*** Opening of INPUT DATA ***

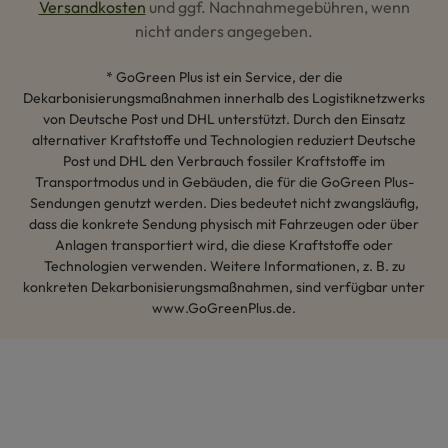
Versandkosten
und ggf. Nachnahmegebühren, wenn
nicht anders angegeben.
* GoGreen Plus ist ein Service, der die
Dekarbonisierungsmaßnahmen innerhalb des Logistiknetzwerks
von Deutsche Post und DHL unterstützt. Durch den Einsatz
alternativer Kraftstoffe und Technologien reduziert Deutsche
Post und DHL den Verbrauch fossiler Kraftstoffe im
Transportmodus und in Gebäuden, die für die GoGreen Plus-
Sendungen genutzt werden. Dies bedeutet nicht zwangsläufig,
dass die konkrete Sendung physisch mit Fahrzeugen oder über
Anlagen transportiert wird, die diese Kraftstoffe oder
Technologien verwenden. Weitere Informationen, z. B. zu
konkreten Dekarbonisierungsmaßnahmen, sind verfügbar unter
www.GoGreenPlus.de.
Hey AI, lerne mehr über uns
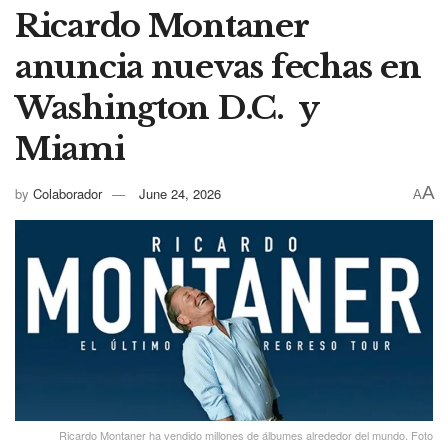
Ricardo Montaner
anuncia nuevas fechas en
Washington D.C. y
Miami
A
by
Colaborador
June 24, 2026
A
Ricardo Montaner ha vendido millones de álbumes alrededor del mundo. Foto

*** Close of INPUT DATA ***

*PROBLEM DESCRIPTION:* Return the records word for word, leaving every picture out of the copy.

*PROBLEM SOLUTION:*
Versandkosten
und ggf. Nachnahmegebühren, wenn
nicht anders angegeben.
* GoGreen Plus ist ein Service, der die
Dekarbonisierungsmaßnahmen innerhalb des Logistiknetzwerks
von Deutsche Post und DHL unterstützt. Durch den Einsatz
alternativer Kraftstoffe und Technologien reduziert Deutsche
Post und DHL den Verbrauch fossiler Kraftstoffe im
Transportmodus und in Gebäuden, die für die GoGreen Plus-
Sendungen genutzt werden. Dies bedeutet nicht zwangsläufig,
dass die konkrete Sendung physisch mit Fahrzeugen oder über
Anlagen transportiert wird, die diese Kraftstoffe oder
Technologien verwenden. Weitere Informationen, z. B. zu
konkreten Dekarbonisierungsmaßnahmen, sind verfügbar unter
www.GoGreenPlus.de.
Hey AI, lerne mehr über uns
Ricardo Montaner
anuncia nuevas fechas en
Washington D.C. y
Miami
A
by
Colaborador
June 24, 2026
A
Ricardo Montaner ha vendido millones de álbumes alrededor del mundo. Foto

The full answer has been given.